Criss-Cross Inheritance

The genes which are located on X chromosome (sex chromosome), are called sex linked genes. These genes show criss-cross inheritance.

When a male has a defective sex linked gene located on X chromosome he transmits the defective X chromosome to his daughter only during reproduction. The female who has this gene transmits it to her son and daughter both in equal probability. So the male passes on his recessive sex linked trait to 50% of his grandsons through his daughter.

The sex linked trait being recessive is not expressed in female but is expressed in males. Therefore males suffer from the genetic defect due to the presence of faulty gene on the single X-chromosome while females are only carriers of these defective genes as they have the other X which masks the effet of faulty gene. The trait shows up in females only both X chromosomes from mother and father have faulty gene.

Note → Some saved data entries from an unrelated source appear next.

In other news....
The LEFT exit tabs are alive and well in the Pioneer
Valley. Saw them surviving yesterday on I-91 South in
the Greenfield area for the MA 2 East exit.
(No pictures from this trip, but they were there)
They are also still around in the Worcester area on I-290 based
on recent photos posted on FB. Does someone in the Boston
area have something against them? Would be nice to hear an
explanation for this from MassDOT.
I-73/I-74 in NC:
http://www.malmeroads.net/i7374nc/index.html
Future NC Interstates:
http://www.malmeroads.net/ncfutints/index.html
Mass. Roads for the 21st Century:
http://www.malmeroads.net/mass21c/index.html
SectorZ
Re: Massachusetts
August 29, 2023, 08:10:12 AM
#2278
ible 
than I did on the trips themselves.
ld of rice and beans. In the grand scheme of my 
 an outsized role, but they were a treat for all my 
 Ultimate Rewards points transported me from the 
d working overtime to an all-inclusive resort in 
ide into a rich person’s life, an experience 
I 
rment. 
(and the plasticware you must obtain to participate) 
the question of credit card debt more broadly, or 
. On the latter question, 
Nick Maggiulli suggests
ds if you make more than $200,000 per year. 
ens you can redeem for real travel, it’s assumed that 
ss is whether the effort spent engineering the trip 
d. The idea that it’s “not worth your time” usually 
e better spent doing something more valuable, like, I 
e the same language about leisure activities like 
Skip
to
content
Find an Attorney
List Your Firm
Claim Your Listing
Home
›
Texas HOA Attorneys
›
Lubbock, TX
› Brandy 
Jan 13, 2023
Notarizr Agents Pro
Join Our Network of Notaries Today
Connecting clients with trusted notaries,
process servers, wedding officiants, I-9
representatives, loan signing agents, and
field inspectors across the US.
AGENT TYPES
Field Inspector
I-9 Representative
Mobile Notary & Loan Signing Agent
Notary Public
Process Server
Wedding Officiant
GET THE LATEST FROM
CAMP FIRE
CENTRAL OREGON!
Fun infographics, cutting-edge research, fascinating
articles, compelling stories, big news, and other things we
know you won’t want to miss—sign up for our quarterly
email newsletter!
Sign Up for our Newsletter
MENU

This type of inheritance of recessive sex linked character from father to daughter and then from the daughter to her sons is known as criss-cross inheritance or sex linked or X-linked inheritance.

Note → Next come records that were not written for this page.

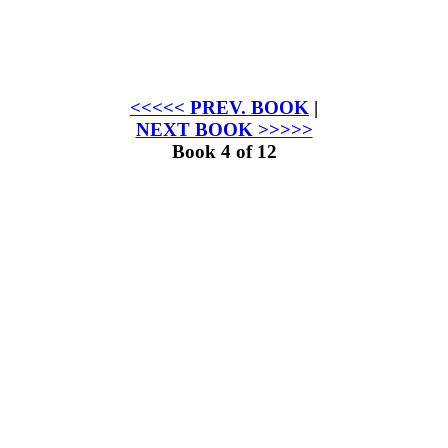
<<<<< PREV. BOOK
|
NEXT BOOK >>>>>
Book 4 of 12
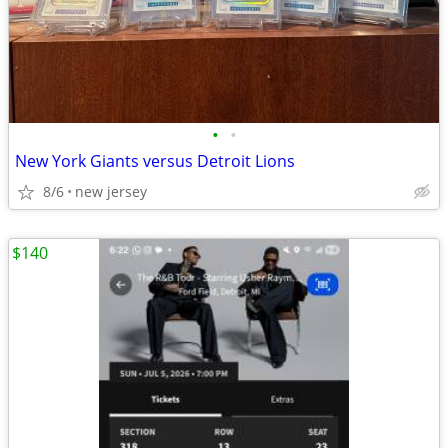
•
•
New York Giants versus Detroit Lions
8/6
new jersey
$140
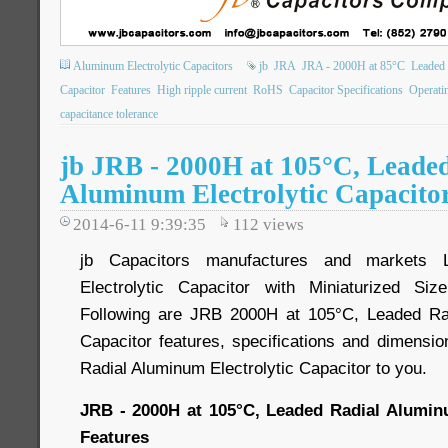
Aluminum Electrolytic Capacitors
jb
JRA
JRA - 2000H at 85°C
Leaded 
Capacitor
Features
High ripple current
RoHS
Capacitor Specifications
Operati
capacitance tolerance
jb JRB - 2000H at 105°C, Leade
Aluminum Electrolytic Capacito
2014-6-11 9:39:35
112
views
jb Capacitors manufactures and markets 
Electrolytic Capacitor with Miniaturized Si
Following are JRB 2000H at 105°C, Leaded Rad
Capacitor features, specifications and dimensio
Radial Aluminum Electrolytic Capacitor to you.
JRB - 2000H at 105°C, Leaded Radial Aluminu
Features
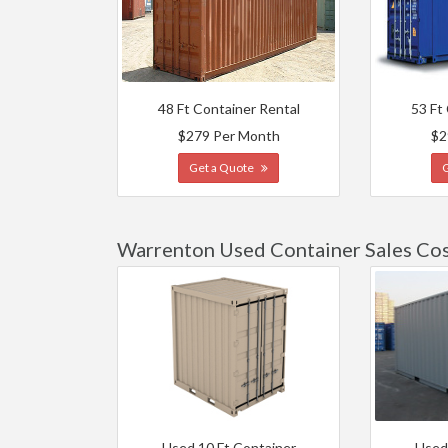
48 Ft Container Rental
53 Ft
$279 Per Month
$2
Get a Quote
Warrenton Used Container Sales Co
Used 10 Ft Container
Used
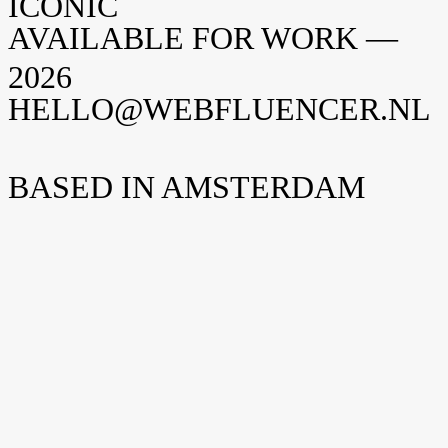
ICONIC
AVAILABLE FOR WORK —
2026
HELLO@WEBFLUENCER.NL
BASED IN AMSTERDAM
Weteringschans 94
1017 XS Amsterdam
Nederland
New York
Opening soon
Manhattan, NY
United States
Home
Home
Cases
Cases
Over ons
Over
ons
Shopify
Shopify
Vacatures
Vacatures
Insights
Insights
Contact
Contact
hello@webfluencer.nl
hello@webfluencer.nl
Fa
In
Li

Criss Cross Inheritance in Humans

Red green colour blindness and Haemophilia are examples of sex linked inheritance in humans. The defective gene is located on X chromosome. Thus a single defective gene causes disease in male while two defective genes (homozygous condition) only can cause the disease in female.

Females in heterozygous condition are apparently normal but actually the carriers of the disease. Carrier females pass this defective gene to 50% of her sons. The disease is expressed only in males because male does not have the partners of the genes on Y Chromosome to mask the effect of the faulty gene.